加賀象嵌では、素地表面と象嵌部分を同じ高さにして模様をだすという「平象嵌」という技法を主に用います。表面が平らでなめらかな仕上がりとなります。
また金属素地の文様部分に鏨で掘ったのち、底部を広げる「アリ溝立て」を施し、嵌めた金属が外れないようにしています。

肥後象がんは布目上に切った金属素地の上に別の金属を打ち込みます。剣山のようにギザギザになった表面に金属を喰いこませて外れにくくしています。
京象嵌も金属素地に布目の溝を掘り金銀を打ち込む布目象嵌が特徴ですが、漆を塗って仕上げるのに対し、肥後象がんは塗料を使わず錆び出しと錆止めを施し、油を焼きこみ拭き上げて完成させます。

また肥後象がん、京象嵌ともに、鉄の胎に金銀で模様を描きますが、加賀象嵌は金・銀・銅を組み合わせて作る「色金」という日本独特の合金を用います。金属の配合の割合により、特殊な液につけることで微妙な色の変化があらわれます。

加賀象嵌の歴史

銀象嵌花丸散文鐙 (江戸時代)

加賀象嵌の歴史は、16世紀末、加賀を支配した前田家が京都方面から技術を導入して始まりました。当初は、武具や馬具などの製造に必須の技術で、加賀象嵌には、武士の魂-刀を飾る様々な刀装金具類と、騎乗の際に足を置く馬具-鐙<あぶみ>の二つの系統がありました。藩は、それぞれ優れた技を持つ者を御細工人に登用し、奨励策によって磨かれた技能は、町方の職人たちにも強い影響を与えて隆盛を極め、加賀象嵌は、加賀特産の金工品として名声を博しました。

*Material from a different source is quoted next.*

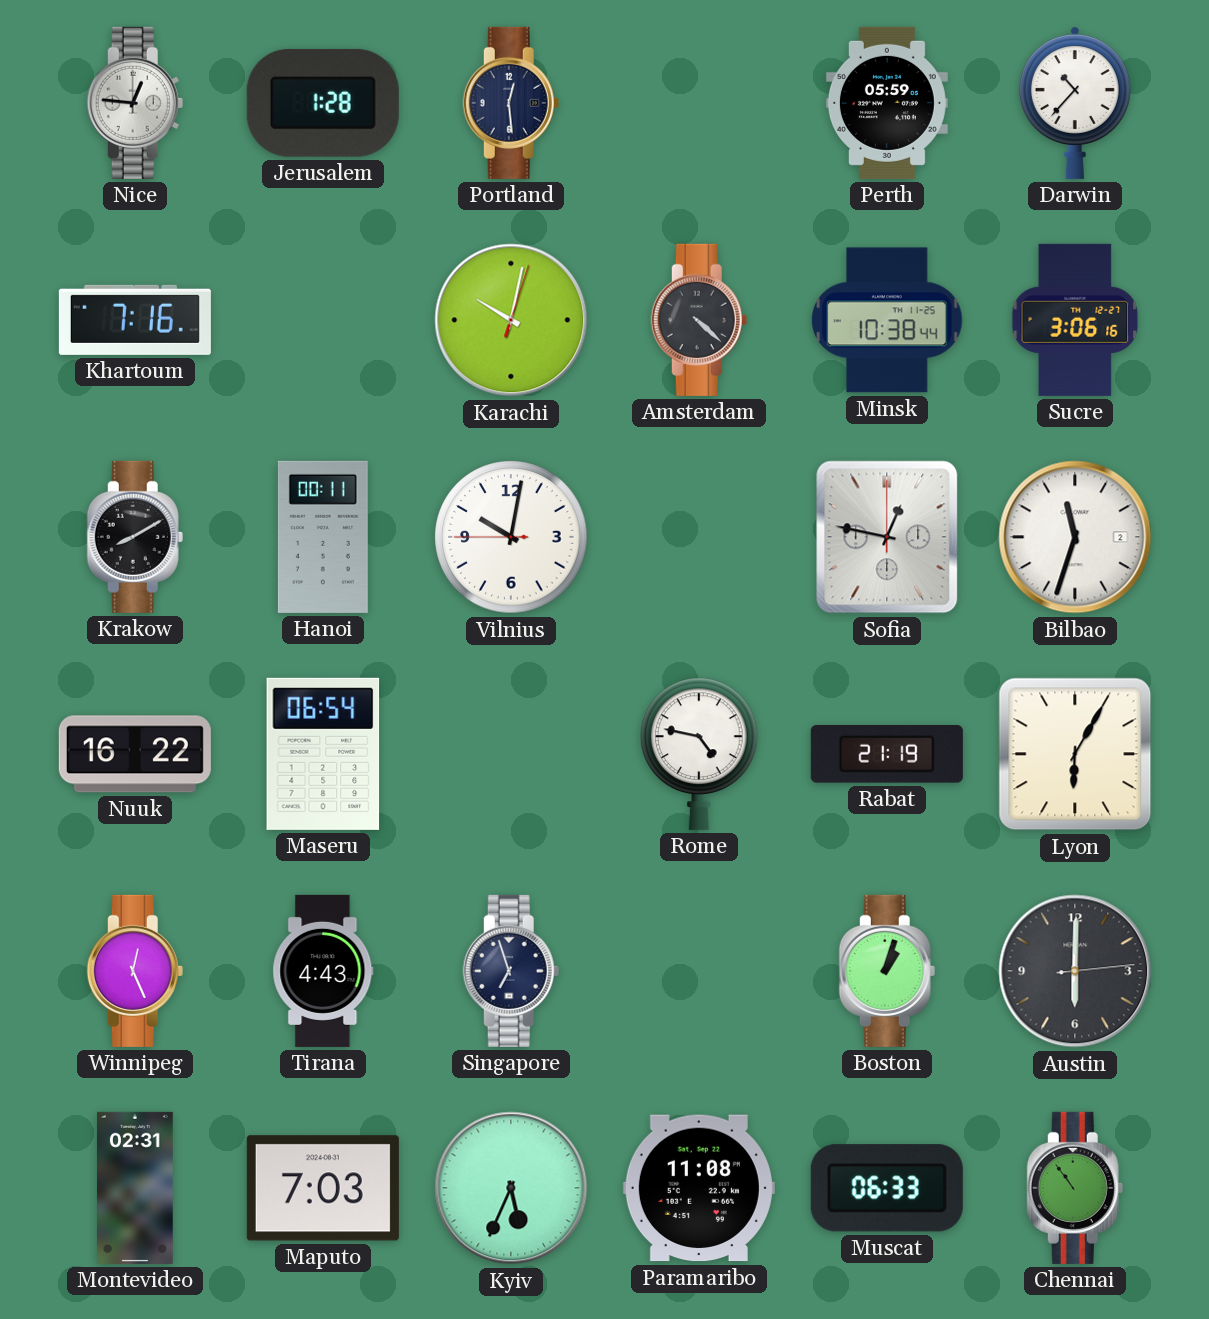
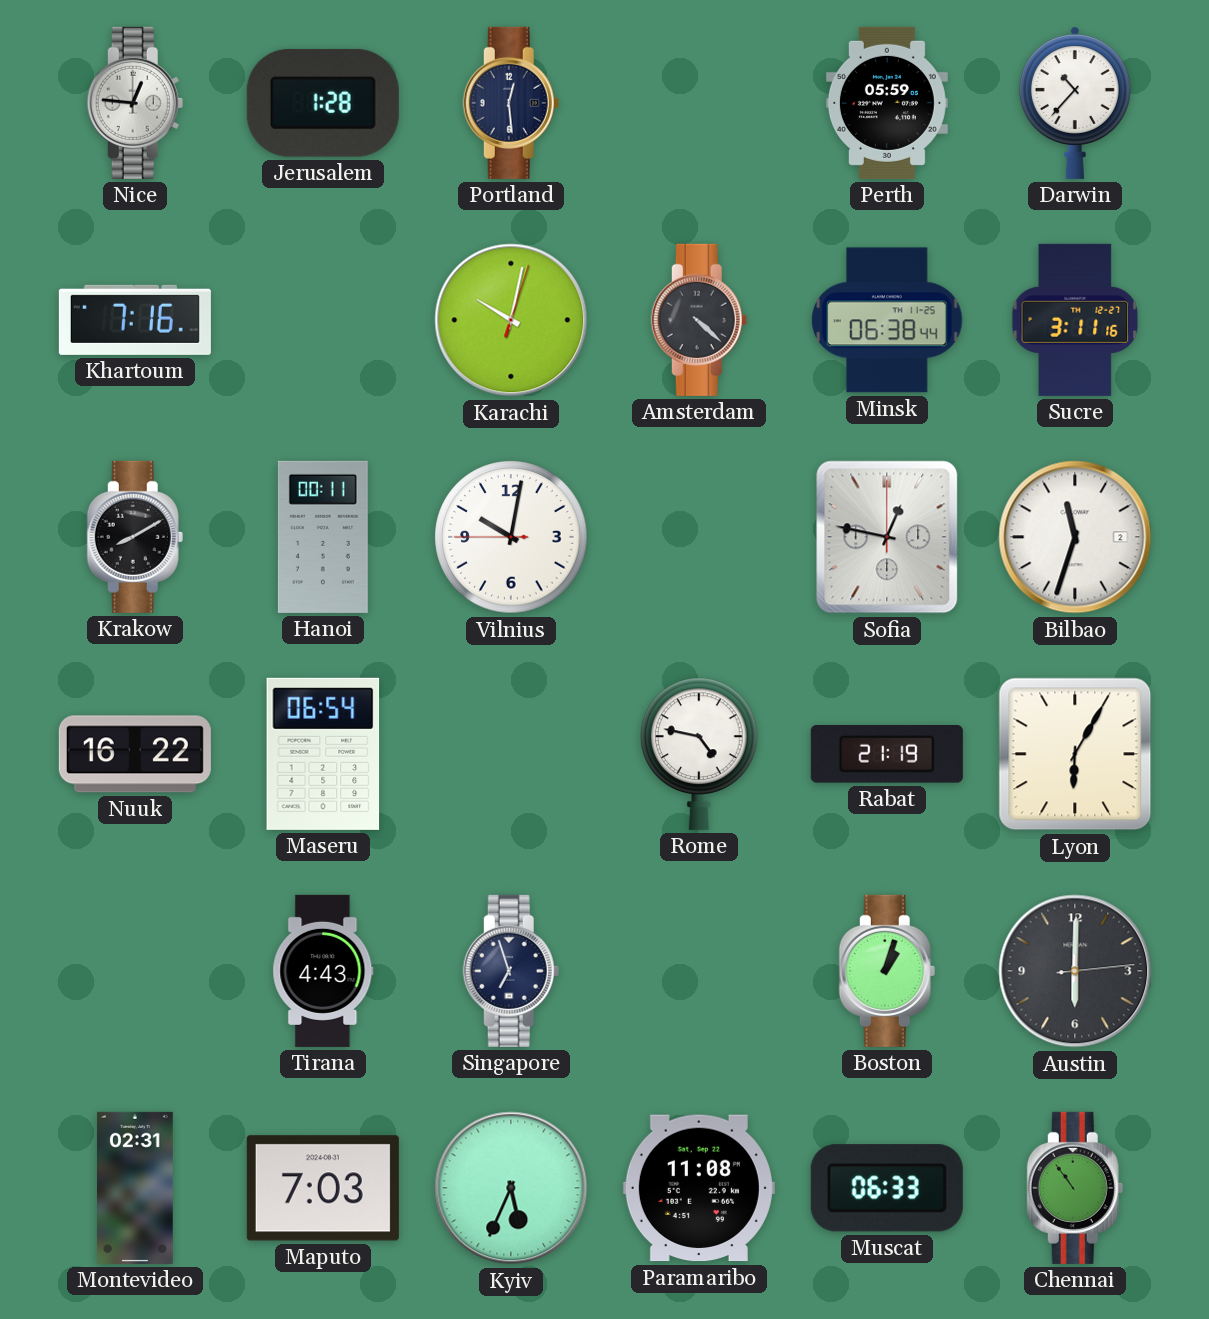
Minsk: 10:38 -> 06:38
Sucre: 3:06 -> 3:11
Winnipeg: 12:26 -> none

しかし、武家社会が崩壊すると象嵌の仕事は激減して多くの象嵌師たちが廃業してゆきます。それでも、政府による1873年のウィーン万国博覧会出品を契機として、海外輸出向けの大型花器などの製作にその力量を発揮しはじめます。こうして加賀象嵌は、これまでとは全く異なる造形として受け継がれ、命脈を保つのです。宗桂会ゆかりの初代山川孝次は、この困難な転換期を生きた加賀象嵌のリーダーの一人として活躍した名匠でした。

象嵌パネル「永久に飛ぶ」 (1995年)

昭和の戦後以降の金沢では、後継者が少なく技の継承が心配されていましたが、近年、象嵌に取り組む若い人が少しずつ増えてきています。今後は、これからの時代に相応しい象嵌による創作表現に挑戦する作家たちの新鮮で多彩な活躍が楽しみになってきました。

専門塾のご紹介

象嵌と彫金の技を習得し、伝統技法を次世代へと伝える後継者づくりを目的として1998年6月に「加賀象嵌・彫金専門塾」が開校されました。この専門塾は金沢市の助成のもと、公益財団法人宗桂会が運営を担い、2001年3月には第一期生が卒業をむかえました。現在、受講生は技量別に基礎コース・専門コースに分かれ技術習得に励んでいます。